Work to complete. Looking at the records below, count how many lines contain the string "zraka". Give that number alone.

Top of Record excerpts

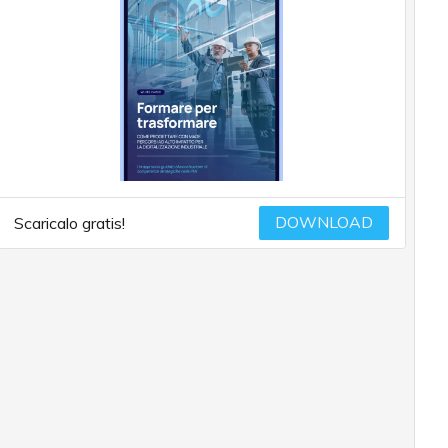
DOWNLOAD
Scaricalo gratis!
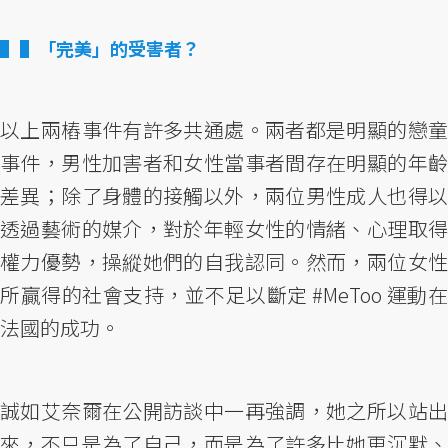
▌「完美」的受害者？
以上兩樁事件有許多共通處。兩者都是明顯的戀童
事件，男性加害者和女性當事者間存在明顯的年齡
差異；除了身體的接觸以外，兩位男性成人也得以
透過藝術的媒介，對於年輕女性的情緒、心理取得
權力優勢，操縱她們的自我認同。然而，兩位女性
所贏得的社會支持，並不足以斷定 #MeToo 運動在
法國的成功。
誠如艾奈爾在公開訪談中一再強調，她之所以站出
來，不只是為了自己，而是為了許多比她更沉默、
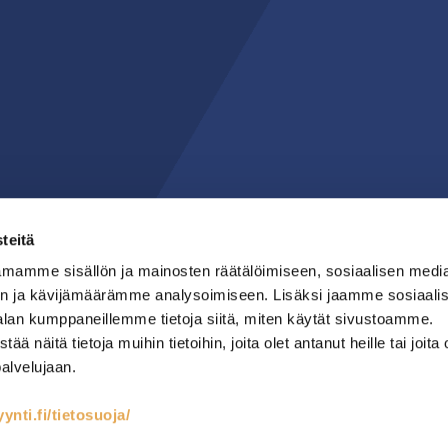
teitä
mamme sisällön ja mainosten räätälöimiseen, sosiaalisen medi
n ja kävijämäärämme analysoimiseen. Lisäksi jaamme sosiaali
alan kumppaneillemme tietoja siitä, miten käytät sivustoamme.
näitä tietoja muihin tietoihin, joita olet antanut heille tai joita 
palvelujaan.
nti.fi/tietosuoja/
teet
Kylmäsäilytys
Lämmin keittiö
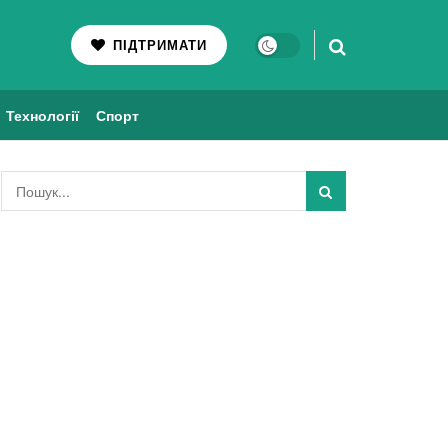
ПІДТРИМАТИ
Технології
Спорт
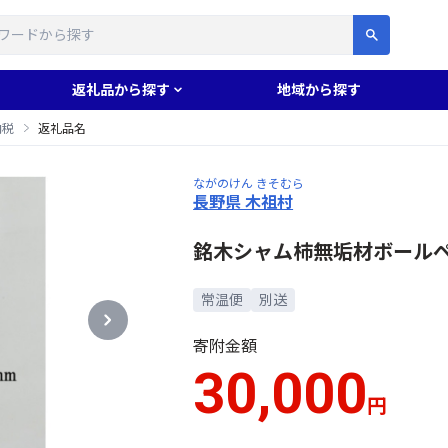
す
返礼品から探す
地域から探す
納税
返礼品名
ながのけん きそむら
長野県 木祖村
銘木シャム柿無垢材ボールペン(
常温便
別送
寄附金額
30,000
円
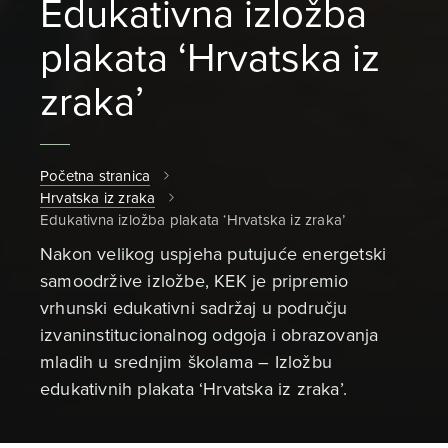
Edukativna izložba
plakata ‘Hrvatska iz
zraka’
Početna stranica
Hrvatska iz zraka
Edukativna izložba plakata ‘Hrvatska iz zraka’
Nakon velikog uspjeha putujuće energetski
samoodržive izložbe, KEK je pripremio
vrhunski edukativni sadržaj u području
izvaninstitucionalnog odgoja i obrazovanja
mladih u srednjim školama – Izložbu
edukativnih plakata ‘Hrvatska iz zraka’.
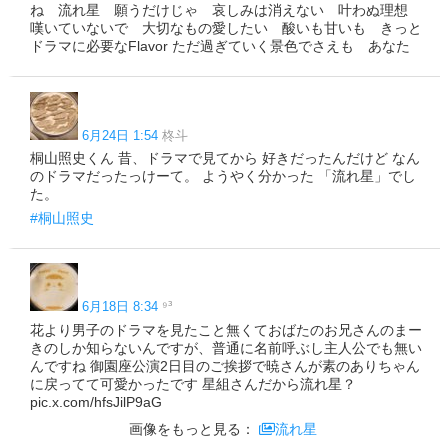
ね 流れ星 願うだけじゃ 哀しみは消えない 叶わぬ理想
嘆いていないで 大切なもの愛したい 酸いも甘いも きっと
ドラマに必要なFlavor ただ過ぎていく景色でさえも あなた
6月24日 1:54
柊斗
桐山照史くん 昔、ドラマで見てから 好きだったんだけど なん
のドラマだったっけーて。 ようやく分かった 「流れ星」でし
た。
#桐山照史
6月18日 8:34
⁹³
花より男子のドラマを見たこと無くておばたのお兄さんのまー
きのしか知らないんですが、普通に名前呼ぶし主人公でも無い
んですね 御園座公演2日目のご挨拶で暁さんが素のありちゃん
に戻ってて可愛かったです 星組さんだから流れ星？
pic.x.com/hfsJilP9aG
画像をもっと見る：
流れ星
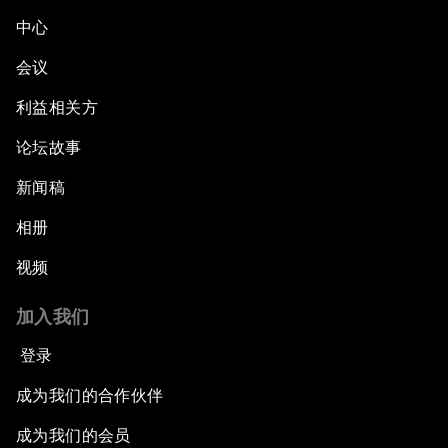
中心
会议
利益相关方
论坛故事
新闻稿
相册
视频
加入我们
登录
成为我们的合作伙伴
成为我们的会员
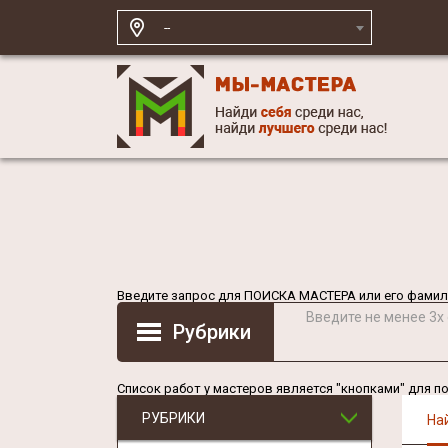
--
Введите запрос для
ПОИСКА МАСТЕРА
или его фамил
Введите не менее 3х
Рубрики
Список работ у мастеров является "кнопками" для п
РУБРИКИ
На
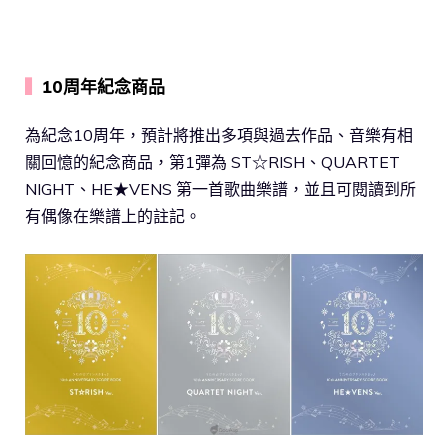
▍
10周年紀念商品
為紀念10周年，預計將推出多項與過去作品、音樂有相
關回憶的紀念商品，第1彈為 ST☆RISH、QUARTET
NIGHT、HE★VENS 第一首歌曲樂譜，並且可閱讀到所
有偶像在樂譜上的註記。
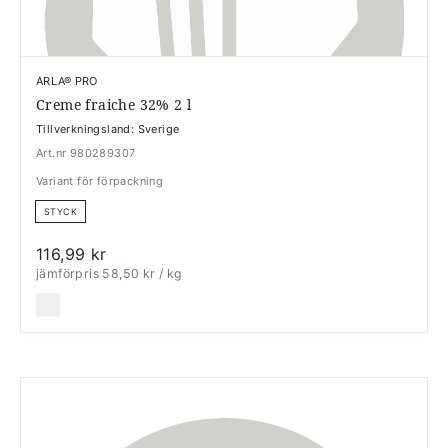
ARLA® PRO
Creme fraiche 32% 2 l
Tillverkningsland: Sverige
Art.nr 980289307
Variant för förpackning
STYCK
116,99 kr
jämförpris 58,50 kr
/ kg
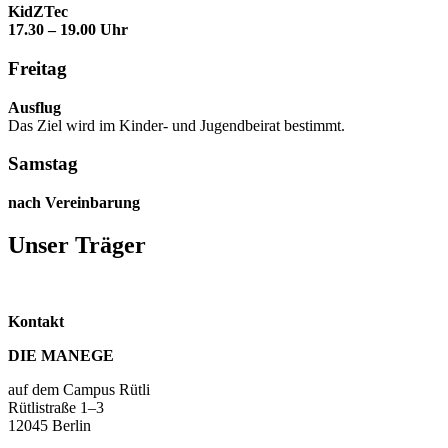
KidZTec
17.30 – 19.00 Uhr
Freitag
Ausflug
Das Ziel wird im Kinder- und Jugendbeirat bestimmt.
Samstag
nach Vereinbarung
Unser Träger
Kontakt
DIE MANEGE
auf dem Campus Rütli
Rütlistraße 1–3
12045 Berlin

Bottom of Record excerpts

Answer section. 4